Kudos to Wonkette‘s Matthew Phelan and Liz Farkas for breaking the news that human turd James O’Keefe has once again bobbed to the surface:
James O’Keefe—the blonde bombshell who set the conservative world of hidden-camera YouTube movies ablaze—has just agreed to a $100,000 settlement to calm down the unjustly fired (and weirdly litigious about it) ACORN employee Juan Carlos Vera. According to a copy of the deal, obtained late last night by your wonkettes and viewable after the jump, O’Keefe has also agreed to ink an 11-word non-apology apology, that sources close to reality are calling “insincere” and “suuuuuuuch bullshit.”
According to the final 5-page agreement, signed by O’Keefe and his legal counsel Mike Madigan this past Tuesday, the boy detective now publicly “regrets any pain suffered by Mr. Vera or his family.” O’Keefe and his counsel have also consented to fork over the $100,000 within 30 business days of the settlement agreement’s being signed…
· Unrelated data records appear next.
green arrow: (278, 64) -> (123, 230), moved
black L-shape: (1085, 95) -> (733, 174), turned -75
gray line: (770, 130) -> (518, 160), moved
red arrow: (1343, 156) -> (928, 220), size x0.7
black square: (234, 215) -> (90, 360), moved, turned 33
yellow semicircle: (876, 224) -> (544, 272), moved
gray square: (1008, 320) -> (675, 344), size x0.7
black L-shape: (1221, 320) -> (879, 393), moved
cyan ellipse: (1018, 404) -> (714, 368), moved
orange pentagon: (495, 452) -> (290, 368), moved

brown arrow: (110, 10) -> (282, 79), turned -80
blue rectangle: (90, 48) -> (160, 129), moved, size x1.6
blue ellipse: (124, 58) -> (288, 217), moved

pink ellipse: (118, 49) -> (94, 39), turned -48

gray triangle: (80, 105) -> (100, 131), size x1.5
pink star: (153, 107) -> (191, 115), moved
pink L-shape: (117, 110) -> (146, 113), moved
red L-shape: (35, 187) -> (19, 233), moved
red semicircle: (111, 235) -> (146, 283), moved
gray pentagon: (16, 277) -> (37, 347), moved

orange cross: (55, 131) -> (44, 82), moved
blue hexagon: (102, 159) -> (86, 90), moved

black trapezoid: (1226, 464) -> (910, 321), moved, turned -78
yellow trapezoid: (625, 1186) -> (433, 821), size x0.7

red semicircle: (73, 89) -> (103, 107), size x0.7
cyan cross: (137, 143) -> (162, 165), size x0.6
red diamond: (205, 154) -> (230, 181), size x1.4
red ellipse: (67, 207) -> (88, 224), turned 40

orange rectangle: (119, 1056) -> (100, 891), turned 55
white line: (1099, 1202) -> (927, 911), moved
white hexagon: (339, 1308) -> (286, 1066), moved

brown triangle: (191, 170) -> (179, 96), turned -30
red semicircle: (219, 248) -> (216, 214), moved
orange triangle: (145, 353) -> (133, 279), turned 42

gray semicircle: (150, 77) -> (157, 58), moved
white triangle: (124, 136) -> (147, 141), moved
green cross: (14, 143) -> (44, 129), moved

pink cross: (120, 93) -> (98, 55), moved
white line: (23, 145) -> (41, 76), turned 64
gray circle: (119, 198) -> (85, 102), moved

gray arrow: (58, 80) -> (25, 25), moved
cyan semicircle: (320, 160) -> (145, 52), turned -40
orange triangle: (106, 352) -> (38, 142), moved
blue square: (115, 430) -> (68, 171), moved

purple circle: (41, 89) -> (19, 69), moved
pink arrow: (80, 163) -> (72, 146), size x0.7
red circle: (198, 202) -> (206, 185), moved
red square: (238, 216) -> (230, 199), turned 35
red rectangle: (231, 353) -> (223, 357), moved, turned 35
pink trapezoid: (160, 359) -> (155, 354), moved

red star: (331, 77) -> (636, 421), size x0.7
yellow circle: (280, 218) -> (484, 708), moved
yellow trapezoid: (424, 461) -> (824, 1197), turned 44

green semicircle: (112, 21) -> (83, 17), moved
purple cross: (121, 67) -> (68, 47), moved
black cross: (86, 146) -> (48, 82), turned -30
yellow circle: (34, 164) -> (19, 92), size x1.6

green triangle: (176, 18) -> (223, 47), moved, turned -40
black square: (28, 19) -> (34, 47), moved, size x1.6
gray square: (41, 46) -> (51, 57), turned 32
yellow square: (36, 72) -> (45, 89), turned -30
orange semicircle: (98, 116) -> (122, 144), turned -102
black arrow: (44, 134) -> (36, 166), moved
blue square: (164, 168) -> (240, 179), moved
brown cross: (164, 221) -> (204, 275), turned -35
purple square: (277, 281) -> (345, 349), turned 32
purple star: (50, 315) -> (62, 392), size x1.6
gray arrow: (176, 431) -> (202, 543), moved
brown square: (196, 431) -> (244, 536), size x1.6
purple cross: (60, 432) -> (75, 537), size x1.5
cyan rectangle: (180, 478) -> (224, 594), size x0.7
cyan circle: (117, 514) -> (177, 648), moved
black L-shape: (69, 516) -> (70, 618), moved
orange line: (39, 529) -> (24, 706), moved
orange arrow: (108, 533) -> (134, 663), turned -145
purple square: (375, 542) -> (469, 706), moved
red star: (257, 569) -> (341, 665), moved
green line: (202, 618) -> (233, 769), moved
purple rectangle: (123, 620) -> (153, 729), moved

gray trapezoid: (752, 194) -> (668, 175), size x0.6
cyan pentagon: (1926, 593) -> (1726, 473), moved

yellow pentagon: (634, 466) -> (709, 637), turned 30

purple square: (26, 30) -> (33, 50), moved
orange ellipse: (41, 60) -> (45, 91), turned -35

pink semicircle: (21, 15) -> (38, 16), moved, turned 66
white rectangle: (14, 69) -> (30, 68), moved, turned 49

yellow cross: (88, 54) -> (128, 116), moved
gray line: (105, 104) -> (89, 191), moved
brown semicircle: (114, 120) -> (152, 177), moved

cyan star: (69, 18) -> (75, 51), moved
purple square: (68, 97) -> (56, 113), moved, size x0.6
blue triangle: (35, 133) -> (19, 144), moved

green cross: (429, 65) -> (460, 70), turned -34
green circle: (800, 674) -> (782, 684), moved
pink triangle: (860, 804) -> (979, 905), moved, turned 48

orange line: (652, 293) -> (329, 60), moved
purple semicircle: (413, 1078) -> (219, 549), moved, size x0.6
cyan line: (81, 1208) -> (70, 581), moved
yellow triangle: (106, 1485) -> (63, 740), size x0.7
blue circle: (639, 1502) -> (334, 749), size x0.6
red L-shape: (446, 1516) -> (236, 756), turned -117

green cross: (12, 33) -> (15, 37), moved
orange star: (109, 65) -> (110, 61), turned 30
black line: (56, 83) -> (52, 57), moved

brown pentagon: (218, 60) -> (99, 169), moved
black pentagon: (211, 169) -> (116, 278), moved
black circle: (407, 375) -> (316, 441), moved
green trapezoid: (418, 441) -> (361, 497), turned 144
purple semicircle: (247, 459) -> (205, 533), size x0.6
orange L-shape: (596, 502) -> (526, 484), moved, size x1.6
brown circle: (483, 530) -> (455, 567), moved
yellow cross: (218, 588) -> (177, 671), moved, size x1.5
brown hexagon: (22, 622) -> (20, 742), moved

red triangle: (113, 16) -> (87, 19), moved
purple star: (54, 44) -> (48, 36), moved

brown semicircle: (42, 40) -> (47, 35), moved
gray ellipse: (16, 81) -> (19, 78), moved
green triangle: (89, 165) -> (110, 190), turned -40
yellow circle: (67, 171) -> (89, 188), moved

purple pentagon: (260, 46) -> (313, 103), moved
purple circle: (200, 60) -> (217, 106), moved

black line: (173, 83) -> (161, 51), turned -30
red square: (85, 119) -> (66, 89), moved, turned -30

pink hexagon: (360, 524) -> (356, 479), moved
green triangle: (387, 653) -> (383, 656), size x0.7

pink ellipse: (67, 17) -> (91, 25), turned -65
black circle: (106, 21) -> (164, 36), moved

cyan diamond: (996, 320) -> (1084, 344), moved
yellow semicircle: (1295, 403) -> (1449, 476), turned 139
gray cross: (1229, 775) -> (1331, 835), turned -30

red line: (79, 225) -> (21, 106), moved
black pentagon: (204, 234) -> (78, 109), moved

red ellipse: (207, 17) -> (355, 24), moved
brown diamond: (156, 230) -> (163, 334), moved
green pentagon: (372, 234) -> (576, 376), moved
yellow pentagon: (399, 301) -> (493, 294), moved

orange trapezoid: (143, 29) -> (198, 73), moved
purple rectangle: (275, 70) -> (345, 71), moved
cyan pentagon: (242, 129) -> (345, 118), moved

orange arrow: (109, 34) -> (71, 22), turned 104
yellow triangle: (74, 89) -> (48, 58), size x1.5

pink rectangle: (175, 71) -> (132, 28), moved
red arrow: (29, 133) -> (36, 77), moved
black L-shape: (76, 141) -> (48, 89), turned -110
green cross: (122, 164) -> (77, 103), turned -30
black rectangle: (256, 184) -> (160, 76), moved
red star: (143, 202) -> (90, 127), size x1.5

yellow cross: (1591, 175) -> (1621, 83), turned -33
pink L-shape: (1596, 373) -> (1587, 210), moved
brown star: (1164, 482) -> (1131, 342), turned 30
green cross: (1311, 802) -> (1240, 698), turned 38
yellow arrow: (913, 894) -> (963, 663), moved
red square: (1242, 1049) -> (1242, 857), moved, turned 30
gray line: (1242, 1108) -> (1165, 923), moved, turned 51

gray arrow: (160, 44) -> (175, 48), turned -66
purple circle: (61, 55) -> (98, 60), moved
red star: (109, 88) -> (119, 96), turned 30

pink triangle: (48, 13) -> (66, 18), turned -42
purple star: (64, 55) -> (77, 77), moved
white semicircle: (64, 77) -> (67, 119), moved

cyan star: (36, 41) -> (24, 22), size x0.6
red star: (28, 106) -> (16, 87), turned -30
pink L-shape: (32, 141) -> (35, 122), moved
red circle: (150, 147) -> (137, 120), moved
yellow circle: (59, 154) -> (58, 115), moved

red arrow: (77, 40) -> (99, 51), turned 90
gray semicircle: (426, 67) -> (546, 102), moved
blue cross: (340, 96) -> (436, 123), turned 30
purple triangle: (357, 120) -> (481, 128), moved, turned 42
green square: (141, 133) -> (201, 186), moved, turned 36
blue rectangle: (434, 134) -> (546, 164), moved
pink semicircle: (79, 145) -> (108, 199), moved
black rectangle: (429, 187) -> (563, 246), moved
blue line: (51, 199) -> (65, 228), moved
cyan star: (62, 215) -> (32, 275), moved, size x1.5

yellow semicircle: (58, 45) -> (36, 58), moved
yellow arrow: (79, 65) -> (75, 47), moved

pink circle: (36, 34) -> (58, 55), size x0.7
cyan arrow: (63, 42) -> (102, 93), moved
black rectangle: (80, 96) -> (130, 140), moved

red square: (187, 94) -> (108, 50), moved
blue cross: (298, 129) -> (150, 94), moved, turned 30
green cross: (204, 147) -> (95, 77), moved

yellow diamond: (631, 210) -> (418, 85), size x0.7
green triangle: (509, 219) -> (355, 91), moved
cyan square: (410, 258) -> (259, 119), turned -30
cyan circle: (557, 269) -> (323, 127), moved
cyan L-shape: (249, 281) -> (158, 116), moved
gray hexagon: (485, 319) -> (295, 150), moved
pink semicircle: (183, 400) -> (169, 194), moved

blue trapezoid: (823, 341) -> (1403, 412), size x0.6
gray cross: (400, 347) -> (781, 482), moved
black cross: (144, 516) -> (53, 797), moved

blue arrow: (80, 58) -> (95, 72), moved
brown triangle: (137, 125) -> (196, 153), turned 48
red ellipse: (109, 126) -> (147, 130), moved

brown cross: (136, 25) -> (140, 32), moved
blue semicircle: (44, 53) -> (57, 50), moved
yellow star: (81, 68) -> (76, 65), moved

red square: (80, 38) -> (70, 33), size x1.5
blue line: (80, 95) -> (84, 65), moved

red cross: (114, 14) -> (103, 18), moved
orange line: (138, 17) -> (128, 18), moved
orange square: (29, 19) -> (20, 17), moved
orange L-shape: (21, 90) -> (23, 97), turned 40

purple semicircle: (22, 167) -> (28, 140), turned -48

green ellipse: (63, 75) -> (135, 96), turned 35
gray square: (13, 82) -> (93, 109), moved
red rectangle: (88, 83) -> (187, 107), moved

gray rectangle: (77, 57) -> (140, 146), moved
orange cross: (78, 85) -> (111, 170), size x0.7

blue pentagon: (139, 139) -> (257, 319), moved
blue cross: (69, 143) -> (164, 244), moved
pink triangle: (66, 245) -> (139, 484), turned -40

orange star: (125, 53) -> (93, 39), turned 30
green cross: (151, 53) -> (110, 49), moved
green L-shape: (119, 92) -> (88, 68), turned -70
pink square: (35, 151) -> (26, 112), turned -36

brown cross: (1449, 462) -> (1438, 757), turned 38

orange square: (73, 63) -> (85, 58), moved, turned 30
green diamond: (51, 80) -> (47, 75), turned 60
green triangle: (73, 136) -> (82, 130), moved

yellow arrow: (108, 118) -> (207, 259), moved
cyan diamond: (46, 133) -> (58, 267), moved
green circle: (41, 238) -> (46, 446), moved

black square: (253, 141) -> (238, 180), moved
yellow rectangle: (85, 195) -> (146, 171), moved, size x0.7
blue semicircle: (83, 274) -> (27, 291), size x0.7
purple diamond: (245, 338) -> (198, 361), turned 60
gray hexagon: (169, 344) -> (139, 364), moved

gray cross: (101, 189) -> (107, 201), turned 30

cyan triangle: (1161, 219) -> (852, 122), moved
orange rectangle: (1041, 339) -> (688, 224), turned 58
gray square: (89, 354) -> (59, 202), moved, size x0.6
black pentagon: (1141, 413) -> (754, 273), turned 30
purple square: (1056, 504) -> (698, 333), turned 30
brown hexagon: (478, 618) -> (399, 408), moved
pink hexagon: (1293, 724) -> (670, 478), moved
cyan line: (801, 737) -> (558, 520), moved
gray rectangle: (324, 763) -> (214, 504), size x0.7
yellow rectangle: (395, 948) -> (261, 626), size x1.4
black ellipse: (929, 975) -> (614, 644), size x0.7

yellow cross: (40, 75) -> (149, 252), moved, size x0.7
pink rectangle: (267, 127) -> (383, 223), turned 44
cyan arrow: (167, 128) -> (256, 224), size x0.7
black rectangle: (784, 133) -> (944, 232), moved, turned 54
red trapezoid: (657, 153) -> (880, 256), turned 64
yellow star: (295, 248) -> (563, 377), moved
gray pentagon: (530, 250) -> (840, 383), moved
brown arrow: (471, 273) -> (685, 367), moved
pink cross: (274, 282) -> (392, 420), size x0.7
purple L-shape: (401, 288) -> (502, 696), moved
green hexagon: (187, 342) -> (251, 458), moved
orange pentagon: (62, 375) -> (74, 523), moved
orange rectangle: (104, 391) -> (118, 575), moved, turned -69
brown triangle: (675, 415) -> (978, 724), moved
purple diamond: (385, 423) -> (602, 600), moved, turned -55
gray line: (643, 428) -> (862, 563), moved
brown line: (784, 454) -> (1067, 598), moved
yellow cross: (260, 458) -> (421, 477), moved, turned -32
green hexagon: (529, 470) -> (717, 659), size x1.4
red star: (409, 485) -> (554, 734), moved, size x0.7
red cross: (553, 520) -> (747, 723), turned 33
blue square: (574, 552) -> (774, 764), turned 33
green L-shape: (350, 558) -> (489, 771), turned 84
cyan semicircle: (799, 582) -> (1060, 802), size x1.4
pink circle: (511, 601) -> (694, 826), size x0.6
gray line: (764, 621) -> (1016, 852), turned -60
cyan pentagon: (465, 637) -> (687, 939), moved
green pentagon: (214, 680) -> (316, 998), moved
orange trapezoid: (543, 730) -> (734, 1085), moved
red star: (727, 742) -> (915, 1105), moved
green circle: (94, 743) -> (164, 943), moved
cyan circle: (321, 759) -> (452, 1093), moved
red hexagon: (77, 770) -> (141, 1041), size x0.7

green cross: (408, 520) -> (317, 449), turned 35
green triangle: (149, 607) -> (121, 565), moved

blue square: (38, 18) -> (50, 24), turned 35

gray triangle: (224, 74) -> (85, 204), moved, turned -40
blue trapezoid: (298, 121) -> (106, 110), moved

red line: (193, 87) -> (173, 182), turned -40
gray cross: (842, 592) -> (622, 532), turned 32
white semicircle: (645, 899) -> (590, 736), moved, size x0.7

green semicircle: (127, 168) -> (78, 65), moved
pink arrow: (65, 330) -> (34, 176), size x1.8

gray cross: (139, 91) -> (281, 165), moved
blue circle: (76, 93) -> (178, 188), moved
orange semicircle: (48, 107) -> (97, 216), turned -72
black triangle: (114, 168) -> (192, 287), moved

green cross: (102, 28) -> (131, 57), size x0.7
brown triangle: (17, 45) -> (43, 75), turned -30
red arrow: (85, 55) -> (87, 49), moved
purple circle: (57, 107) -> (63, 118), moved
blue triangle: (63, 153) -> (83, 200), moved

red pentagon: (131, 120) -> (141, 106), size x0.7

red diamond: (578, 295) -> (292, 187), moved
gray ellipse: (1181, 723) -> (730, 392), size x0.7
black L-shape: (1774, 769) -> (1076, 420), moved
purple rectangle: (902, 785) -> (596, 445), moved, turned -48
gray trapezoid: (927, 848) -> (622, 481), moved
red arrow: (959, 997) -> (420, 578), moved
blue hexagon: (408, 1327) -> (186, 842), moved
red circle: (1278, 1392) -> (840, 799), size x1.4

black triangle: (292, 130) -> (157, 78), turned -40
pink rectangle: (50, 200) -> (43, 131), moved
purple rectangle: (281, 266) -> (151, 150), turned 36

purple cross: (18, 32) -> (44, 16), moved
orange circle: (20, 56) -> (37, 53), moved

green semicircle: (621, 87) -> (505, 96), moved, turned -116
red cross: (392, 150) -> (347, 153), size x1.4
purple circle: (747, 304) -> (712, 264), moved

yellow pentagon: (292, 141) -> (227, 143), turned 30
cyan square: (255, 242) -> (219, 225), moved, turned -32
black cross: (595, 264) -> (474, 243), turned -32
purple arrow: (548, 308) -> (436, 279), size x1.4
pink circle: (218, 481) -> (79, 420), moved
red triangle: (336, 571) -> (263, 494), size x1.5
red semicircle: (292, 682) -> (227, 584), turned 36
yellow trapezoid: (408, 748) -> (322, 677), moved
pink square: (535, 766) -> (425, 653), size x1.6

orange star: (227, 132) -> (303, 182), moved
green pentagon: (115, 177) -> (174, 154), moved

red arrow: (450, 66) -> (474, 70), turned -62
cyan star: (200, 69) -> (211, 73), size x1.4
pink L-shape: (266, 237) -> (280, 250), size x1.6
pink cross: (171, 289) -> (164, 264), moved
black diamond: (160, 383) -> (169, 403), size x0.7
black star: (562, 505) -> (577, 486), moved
…[A]s Vera’s attorney Gene Iredale suggested to us in a telephone interview, O’Keefe’s willingness to pay this exorbitant sum is, by itself, a tacit admission of guilt. The sum is $35,000 more than James received from Andrew Breitbart for his “life rights” based on the top-shelf (derp-derp) quality of the ACORN videos in the first place. So, a limited amount of justice has been served.
It is also illuminating to know that O’Keefe and his handlers have determined that it was worth at least $100,000 to avoid publicly losing a court case, and thus further tarnishing the James O’Keefe “folk hero” fundraising brand with a guilty verdict directly related to sloppy journalism. If you do the math, this diversion of funds could have paid for two Project Veritas “investigations” on the scale of their seemingly never-ending Voter ID project last year…
Much more detail & illumination at the link (it’s Friday. Go read it!)
So, having been exposed as a dishonest grifter, of course O’Keefe has now resolved to go and sin no more, right? Yeah, right.
I’m really, really looking forward to seeing Shirley Sherrod‘s lawyers examine this little weasel. (And scrub their hands thoroughly afterwards, for safety’s sake.)